The mantra is that we will repatriate outsourced jobs, "clean the cobwebs" from mothballed factories and go back to the future the economic way. Apart from the fact that repatriation is not as straightforward as that, and Rubin alludes to the difficulties in making the wrenching changes to infrastructure, supply lines and the like, it ignores that not all manufacturing is offshore, because of advantages in labor costs and cheap shipping costs. Just ask yourself why Japanese products, especially its cars, look and feel like mid- and upmarket American cars should be, not to mention their dependability, while the US auto industry keeps on either producing gas-guzzling monsters or, well, to some extent the sons of the Pinto. Detroit was not destroyed by foreign competition but by its own arrogance and incompetence.
So how could the process of going from `global' to `local' look like according to Jeff Rubin?
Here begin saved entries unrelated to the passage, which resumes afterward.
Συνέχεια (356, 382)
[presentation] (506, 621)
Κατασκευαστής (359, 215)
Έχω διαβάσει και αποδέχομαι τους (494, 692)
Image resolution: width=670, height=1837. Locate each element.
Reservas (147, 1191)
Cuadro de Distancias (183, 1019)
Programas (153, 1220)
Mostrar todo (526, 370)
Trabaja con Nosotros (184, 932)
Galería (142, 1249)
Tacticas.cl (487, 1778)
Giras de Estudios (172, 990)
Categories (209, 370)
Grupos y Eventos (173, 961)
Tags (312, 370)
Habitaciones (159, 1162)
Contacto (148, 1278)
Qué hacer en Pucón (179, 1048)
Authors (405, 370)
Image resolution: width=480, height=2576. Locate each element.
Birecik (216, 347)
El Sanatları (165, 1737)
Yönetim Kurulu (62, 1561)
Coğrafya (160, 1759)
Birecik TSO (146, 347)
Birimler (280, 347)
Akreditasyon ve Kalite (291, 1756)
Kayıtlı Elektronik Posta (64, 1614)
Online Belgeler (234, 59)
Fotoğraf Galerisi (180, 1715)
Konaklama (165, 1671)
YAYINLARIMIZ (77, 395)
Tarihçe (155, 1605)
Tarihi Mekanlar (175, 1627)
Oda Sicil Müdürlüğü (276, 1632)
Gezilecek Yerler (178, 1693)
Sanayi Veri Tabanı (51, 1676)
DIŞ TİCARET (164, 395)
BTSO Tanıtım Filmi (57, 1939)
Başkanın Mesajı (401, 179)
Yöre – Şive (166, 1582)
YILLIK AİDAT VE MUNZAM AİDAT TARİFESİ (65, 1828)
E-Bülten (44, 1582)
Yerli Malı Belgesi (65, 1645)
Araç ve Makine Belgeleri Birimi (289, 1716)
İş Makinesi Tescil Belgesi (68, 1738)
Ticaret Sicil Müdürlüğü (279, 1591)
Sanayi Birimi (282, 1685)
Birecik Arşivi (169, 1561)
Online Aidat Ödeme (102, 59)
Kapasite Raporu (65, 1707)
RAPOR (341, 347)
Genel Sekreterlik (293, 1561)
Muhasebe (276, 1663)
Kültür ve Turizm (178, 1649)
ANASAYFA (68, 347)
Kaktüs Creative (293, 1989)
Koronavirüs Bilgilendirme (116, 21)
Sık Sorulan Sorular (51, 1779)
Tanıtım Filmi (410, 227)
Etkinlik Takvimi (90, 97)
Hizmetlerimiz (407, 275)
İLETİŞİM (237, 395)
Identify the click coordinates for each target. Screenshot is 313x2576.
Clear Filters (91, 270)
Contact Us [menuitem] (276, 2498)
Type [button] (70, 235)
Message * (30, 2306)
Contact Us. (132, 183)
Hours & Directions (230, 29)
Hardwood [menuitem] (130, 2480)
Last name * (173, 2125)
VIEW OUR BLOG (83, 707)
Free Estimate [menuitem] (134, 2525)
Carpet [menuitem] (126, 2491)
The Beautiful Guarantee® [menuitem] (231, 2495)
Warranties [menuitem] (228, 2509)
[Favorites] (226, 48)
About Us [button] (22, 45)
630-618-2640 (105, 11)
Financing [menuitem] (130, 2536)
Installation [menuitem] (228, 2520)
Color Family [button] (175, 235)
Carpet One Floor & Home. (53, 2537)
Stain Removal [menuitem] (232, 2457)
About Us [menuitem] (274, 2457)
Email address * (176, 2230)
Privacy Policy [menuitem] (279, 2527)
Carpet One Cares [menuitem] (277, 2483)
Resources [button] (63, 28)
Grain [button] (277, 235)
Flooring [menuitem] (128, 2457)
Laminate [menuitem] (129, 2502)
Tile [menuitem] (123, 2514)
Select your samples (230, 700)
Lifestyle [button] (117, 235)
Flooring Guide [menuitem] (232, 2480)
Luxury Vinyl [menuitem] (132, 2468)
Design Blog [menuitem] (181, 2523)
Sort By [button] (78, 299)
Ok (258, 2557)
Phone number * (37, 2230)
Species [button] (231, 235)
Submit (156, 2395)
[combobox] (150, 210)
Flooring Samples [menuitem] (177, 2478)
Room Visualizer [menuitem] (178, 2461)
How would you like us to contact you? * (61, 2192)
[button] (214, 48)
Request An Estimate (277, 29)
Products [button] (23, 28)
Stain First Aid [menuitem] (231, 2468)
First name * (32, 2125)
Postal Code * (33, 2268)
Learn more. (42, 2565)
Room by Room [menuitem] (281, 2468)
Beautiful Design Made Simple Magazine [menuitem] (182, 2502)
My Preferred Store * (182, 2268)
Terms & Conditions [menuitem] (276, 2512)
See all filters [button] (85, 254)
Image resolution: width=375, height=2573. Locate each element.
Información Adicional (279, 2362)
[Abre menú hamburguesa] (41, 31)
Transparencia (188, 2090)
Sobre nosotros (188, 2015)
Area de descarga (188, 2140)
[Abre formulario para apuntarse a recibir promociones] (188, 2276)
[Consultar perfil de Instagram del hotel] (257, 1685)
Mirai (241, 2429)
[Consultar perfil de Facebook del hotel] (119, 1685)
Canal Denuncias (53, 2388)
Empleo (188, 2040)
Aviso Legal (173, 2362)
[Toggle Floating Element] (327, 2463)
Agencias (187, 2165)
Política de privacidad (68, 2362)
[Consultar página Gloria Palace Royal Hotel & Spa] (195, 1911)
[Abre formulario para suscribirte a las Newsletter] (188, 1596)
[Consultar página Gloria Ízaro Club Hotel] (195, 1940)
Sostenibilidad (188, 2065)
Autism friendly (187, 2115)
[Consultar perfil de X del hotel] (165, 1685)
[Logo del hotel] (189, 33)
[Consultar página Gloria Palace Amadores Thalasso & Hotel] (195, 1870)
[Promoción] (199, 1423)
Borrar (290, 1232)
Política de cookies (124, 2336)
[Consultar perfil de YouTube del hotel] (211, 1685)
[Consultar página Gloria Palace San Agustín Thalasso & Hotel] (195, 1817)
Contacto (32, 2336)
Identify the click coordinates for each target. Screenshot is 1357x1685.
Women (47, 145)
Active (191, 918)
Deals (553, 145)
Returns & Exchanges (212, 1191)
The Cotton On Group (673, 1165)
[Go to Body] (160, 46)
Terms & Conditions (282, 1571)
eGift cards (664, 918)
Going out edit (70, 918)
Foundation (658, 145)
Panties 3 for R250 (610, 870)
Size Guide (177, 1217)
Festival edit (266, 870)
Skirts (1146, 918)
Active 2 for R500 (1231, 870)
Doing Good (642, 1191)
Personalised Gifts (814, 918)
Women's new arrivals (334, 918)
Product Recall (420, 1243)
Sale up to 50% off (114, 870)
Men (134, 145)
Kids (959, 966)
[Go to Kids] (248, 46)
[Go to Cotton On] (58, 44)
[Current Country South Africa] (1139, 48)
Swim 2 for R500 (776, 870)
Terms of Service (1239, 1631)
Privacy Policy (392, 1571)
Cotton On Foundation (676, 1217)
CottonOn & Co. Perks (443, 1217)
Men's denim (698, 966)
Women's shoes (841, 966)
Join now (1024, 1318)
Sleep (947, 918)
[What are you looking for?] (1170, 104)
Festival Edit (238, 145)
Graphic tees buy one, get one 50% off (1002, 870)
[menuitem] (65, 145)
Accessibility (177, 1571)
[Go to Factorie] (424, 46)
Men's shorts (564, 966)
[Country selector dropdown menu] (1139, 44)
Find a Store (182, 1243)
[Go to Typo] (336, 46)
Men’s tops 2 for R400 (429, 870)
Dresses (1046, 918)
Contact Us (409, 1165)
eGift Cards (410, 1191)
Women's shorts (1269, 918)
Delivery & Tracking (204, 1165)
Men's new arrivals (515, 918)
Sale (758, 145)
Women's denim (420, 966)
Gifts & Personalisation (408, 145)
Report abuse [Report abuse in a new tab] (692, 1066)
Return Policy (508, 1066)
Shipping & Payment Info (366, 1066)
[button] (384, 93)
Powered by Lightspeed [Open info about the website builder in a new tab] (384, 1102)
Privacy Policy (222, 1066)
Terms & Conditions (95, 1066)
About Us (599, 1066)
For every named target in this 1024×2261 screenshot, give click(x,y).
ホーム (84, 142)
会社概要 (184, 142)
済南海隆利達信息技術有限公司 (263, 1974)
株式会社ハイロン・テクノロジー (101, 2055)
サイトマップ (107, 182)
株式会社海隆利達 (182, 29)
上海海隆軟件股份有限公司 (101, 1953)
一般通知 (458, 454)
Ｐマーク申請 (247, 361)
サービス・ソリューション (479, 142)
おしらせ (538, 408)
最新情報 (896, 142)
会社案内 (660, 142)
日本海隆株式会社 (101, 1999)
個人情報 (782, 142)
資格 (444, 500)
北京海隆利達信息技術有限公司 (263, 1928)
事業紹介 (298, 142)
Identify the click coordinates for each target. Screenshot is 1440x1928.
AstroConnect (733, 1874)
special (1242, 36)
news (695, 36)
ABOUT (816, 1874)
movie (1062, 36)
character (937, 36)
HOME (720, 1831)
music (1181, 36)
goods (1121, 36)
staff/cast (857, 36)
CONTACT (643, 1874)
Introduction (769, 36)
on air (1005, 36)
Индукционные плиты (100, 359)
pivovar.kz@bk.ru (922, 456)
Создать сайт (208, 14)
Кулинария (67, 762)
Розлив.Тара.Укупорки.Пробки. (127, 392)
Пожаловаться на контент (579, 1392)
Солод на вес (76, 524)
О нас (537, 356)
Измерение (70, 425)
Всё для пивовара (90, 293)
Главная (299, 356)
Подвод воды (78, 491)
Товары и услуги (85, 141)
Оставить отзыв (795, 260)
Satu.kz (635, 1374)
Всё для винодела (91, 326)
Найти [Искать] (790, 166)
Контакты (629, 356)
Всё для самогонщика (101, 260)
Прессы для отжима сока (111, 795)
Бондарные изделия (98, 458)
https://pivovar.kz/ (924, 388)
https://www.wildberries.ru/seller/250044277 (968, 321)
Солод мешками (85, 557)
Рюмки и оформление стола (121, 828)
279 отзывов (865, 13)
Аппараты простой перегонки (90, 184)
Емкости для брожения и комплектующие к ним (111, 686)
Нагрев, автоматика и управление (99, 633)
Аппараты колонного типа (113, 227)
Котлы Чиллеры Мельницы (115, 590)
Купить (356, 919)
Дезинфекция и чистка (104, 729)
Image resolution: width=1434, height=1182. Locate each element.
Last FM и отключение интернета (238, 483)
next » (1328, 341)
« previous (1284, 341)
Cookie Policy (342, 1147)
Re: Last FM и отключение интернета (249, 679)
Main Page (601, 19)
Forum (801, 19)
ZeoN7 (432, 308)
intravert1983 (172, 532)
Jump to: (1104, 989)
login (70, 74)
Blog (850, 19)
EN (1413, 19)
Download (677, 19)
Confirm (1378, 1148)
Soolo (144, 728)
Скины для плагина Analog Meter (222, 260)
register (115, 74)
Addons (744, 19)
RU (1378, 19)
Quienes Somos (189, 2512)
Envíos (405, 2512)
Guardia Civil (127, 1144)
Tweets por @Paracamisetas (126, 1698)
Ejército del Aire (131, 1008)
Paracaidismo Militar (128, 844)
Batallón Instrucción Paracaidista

The disintegration of the Soviet Union of all places is offered as kind of a blue print how a society can `re-invent' itself after the collapse of its economy and structure of governance, conveniently ignoring that the citizens of the former Soviet Union had very little to lose but much to aspire for and still do.
Jeff Rubin is too brilliant an economist not to realize that `going local' is not that simple and that the idyllic pre-WWII Utopia he paints,(never mind the Great Depression then)reads a bit like a children's fairy tale or at least a trip into Nostalgia-Land. He hedges with a number of serious reflections such as the one on page 273 `we are liberal and tolerant, because we are prosperous', the underlying message of which is that democracy works best on a full stomach and rising expectations, that a populace suddenly being deprived of what it was addicted to, could lurch towards dangerous instability and hence political territory. And that is what we might expect in our comfortable, coddled Western societies. The results for the developing world could be a return to the abject poverty they are just beginning to escape from.
If you get right down to it, going local or not, Jeff Rubin's book predicts nothing less than the end of the prosperous post-war Middle Class, the return to a hard grind, and as he puts it, getting used to calluses again. He omits to say that with it will also come the return of the `Ancien Regime' again, because, let's face it, the really Rich (or Well Connected) will still retain their privileges as they have through all the centuries before. The end of the global economy is nothing to wish for.